- **Assigned task**: Restate the material below word for word, from its first line to its last.

- **Task material**:
● ● ●
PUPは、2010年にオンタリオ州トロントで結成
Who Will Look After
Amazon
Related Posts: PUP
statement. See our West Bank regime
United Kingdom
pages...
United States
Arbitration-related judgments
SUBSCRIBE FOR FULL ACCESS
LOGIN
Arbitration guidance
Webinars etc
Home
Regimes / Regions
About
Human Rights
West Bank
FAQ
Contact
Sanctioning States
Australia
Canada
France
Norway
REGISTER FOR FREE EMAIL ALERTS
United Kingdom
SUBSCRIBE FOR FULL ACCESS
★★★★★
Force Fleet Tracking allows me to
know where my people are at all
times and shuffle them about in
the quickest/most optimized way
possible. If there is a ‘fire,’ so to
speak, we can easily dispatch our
● ● ●
- **Exercise response**:
PUPは、2010年にオンタリオ州トロントで結成
Who Will Look After
Amazon
Related Posts: PUP
statement. See our West Bank regime
United Kingdom
pages...
United States
Arbitration-related judgments
SUBSCRIBE FOR FULL ACCESS
LOGIN
Arbitration guidance
Webinars etc
Home
Regimes / Regions
About
Human Rights
West Bank
FAQ
Contact
Sanctioning States
Australia
Canada
France
Norway
REGISTER FOR FREE EMAIL ALERTS
United Kingdom
SUBSCRIBE FOR FULL ACCESS
★★★★★
Force Fleet Tracking allows me to
know where my people are at all
times and shuffle them about in
the quickest/most optimized way
possible. If there is a ‘fire,’ so to
speak, we can easily dispatch our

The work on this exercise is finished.